# Removed floor drain.



## Gargalaxy (Aug 14, 2013)

I was checking the plans for a new commercial building and noticed that the floor drain was removed. E-mailed to the architect about floor drain and he replied back this:

Omitted, see below / attached… Steve*Water Resources Review************** *.....Comment:********** Only domestic waste is allowed to enter the Brevard County Sewer System. Remove the floor drain from the Storage Room.*Response:********** Will comply, please refer to revision on Sheet P-1.*

Never heard that before. It's that right?


----------



## Flyout95 (Apr 13, 2012)

What would be going in that drain? Storm water?


----------



## BC73RS (Jan 25, 2014)

I was thinking along the same lines, either it's not needed or it would have been re-directed to the storm system.


----------



## Nathan901 (Feb 11, 2012)

Brevard, FL?


----------



## Gargalaxy (Aug 14, 2013)

Not storm, will be an small utility room with a mop sink, a lav and electrical WHT. 
Yes Natan, is on Brevard Fl.


----------



## Flyout95 (Apr 13, 2012)

Gargalaxy said:


> Not storm, will be an small utility room with a mop sink, a lav and electrical WHT. Yes Natan, is on Brevard Fl.

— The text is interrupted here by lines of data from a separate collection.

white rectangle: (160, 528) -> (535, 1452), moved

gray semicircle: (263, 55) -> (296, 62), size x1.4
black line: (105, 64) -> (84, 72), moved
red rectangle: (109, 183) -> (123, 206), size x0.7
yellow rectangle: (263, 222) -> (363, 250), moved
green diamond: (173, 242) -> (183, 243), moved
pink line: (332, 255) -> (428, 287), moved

Sounds like that's domestic waste...


----------



## Gargalaxy (Aug 14, 2013)

Here is a partial pics for the original plans (retail store). It's the same pic, I don't know which one you can see it better (took it in different ways).


----------



## Flyout95 (Apr 13, 2012)

Gargalaxy said:


> Here is a partial pics for the original plans (retail store). It's the same pic, I don't know which one you can see it better (took it in different ways).


I can't make out anything.


----------



## Gargalaxy (Aug 14, 2013)

I did from a pdf format in my cell, tomorrow I'll take a picture to the blue print.


----------



## Flyout95 (Apr 13, 2012)

Gargalaxy said:


> I did from a pdf format in my cell, tomorrow I'll take a picture to the blue print.


is the this with the FD removed?


----------



## Plumbus (Aug 4, 2008)

Depending on which code is enforced where you are, a floor drain may be required.


----------



## Gargalaxy (Aug 14, 2013)

This is before they decided removed the floor drain in the first pic (by the MS and LV) second is the baths and water fountain and 3rd all together . Hope you can see it better.



















As you can see, its 2 more floor drain in baths. Why removed this one? Not a problem for me but I'm just curious now.


----------



## Flyout95 (Apr 13, 2012)

Gargalaxy said:


> This is before they decided removed the floor drain in the first pic (by the MS and LV) second is the baths and water fountain and 3rd all together . Hope you can see it better. As you can see, its 2 more floor drain in baths. Why removed this one? Not a problem for me but I'm just curious now.


Not sure... Can't set any reason to remove it, but plenty of reasons to keep it.


----------



## Gargalaxy (Aug 14, 2013)

That's why I posted the thread, I think the same way. Thanks.


----------



## Flyout95 (Apr 13, 2012)

Gargalaxy said:


> That's why I posted the thread, I think the same way. Thanks.


Gonna install it anyway?


----------



## Gargalaxy (Aug 14, 2013)

No Fly, like I said before I'm just curious.


----------



## Pacificpipes (Oct 1, 2013)

Just put the damn thing in. We know what they're for.


----------



## bct p&h (Jan 19, 2013)

I've worked in some towns that won't allow floor drains or clean outs at or below grade because they don't want ground water going into the sanitary because they would have to treat unmetered water. The only exceptions they would allow were in public restrooms and commercial kitchens because those areas are supposed to be mopped a lot. As long as the plumbing inspector and board of health is OK with leaving the floor drain out I wouldn't worry about it.


----------



## wyrickmech (Mar 16, 2013)

Is this area prone to flooding? This floor drain is nothing more than an emergency drain typically in areas of overflows of plumbing fixtures. The same type of drain is in the bathroom. The theory of not treating ground water is interesting but I would say if you had water above the ground floor you would have more to deal with than one floor drain. Sounds like a inspector was reading something wrong and wanted to show his ass.


----------